In short, the R&D Approach is the preferred way to build new, very technical things. However, this approach requires a lot of funding up-front, and you get very little market feedback until right at the end. So, it’s not a great way to build that new consumer-focused savings app you’ve been thinking of.

Problem-focused approach

The second way to approach building a new product is to be relentlessly focused on the problem that you’re solving for customers. In this image, you’re helping customers get from point A to point B faster. You ship the simplest version, take their feedback and design the next iteration. Rinse, repeat. Build, Measure, and Learn.

Twitter first launched as a group SMS platform where you could send an update SMS to your followers. (It’s also where the character limit for tweets came from.) They then iterated and iterated until you have what it is today. Facebook started out as a Hot-or-Not to “connect” people on your campus. Then it became an online yearbook. Then a personal page where you could poke and later message each other. Today, Facebook’s product is a completely different way to solve the initial user’s problem.

The beauty of building this way is that you might get to step 2 and hear that your customers want a tandem bike, not a faster one. Then a minibus, then a bus system. By being Problem-focused, you can iterate your way to a solution that you could not have imagined at the beginning. (I’ve written on this before.)

MVP approach

In the Minimum Viable Product (MVP) approach, you build the absolute simplest version of your solution and ship it to customers. It’s normally a “shitty” version that “you should be embarrassed by.” The catch is that it still needs to actually solve the fundamental problem that your customer has, regardless of quality. Over time, you clean it up, improve it, add to it and make it generally better. Hopefully.

WhatsApp fundamentally still deliver what their very first version did. They’ve added things–expanded functionality, made it more secure and easier to use–but fundamentally you can still create messages and groups.

The benefit of the MVP approach is the evidence that if users are willing to use a ‘slimmed down’ version of the solution with a poor user experience, then you’re probably addressing a big pain point for them. The drawback is that you often get so fixated on just building better versions of the product you have in your mind that you dismiss feedback that doesn’t support it, and can miss huge adjacent opportunities to solve.

Semantically, any of the first steps in these processes could be considered an MVP in certain contexts… just to get extra confusing!

There are also many other ways to build a new product. Each with its own benefits and use cases.
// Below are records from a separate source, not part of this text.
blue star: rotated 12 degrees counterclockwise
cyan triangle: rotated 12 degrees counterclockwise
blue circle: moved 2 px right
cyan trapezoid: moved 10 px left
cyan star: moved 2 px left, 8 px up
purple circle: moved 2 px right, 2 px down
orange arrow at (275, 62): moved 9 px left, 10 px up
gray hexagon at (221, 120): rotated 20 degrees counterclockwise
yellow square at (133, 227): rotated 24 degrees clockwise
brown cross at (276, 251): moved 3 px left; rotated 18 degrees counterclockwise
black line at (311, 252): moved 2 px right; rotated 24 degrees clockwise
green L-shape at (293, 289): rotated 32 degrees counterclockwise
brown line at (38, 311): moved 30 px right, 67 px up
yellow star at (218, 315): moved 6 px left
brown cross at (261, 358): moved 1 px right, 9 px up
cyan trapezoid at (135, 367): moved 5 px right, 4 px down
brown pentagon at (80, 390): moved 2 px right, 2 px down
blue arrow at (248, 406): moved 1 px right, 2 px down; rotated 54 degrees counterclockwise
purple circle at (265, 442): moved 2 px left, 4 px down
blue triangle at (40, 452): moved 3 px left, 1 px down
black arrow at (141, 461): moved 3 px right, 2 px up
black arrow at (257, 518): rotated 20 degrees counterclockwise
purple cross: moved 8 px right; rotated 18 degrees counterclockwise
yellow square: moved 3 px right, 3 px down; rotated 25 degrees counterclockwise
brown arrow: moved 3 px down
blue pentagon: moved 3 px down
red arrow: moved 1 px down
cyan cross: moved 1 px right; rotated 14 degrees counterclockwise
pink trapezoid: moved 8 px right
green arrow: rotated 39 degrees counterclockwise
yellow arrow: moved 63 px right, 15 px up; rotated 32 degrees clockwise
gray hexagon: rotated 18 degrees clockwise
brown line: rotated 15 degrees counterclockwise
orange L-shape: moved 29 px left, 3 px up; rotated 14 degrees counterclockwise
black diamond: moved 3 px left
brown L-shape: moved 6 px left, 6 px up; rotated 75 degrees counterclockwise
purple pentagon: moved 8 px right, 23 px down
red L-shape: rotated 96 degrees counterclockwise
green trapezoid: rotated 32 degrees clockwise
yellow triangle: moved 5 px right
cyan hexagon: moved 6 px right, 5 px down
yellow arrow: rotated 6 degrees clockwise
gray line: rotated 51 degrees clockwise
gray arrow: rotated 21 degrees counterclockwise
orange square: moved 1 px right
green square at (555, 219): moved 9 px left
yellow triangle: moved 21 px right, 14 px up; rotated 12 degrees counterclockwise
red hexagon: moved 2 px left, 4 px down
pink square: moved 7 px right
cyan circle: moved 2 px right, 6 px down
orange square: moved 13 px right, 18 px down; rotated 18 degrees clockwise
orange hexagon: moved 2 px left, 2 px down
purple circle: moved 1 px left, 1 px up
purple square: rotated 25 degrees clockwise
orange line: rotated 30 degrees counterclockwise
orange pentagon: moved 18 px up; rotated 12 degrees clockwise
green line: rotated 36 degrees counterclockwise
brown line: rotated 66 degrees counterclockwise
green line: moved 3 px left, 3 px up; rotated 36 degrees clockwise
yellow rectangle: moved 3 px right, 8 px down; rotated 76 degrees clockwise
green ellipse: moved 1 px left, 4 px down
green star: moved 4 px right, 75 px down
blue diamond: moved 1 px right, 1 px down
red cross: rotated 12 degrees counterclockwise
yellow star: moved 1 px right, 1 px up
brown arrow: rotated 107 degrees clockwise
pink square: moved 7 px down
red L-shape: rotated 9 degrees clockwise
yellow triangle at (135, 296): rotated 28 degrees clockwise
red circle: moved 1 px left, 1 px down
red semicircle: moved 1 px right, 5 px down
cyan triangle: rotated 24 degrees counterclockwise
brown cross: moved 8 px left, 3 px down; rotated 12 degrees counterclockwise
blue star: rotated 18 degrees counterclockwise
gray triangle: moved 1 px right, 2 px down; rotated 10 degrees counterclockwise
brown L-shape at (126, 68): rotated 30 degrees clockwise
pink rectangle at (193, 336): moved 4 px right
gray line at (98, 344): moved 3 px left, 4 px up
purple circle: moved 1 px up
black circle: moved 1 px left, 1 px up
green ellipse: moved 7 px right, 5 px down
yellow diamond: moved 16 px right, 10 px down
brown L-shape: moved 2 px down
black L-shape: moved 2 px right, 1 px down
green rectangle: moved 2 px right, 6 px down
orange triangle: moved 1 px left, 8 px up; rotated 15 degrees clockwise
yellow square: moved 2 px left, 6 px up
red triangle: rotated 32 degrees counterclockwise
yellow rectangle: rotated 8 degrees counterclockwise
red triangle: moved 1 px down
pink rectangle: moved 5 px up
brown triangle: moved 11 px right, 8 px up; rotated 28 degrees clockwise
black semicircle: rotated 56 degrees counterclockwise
In my experience, it’s often more effective to be ‘problem-focused’ and double down on the customer feedback to guide you. If you’ve started in a good place, then in hindsight, it might look more like the MVP approach where the final product isn’t that different. Yet, starting with blinkers on and using an MVP approach without catering for feedback and pivots is always a sure way to fail.

I love this alternative take by Dorian Taylor:

“[Building] software isn’t like a car at all: if anything, it’s more like a university campus, where different buildings are complete artefacts in their own right but loosely coupled together to form a unified service. It is perfectly reasonable for some parts to be undergoing construction while others are being planned. Taken as a whole at any given moment, some parts of the system will have more detail and others will have less.”

I believe the key is to know the benefits of different approaches and to intentionally choose the one that will be most effective in your situation.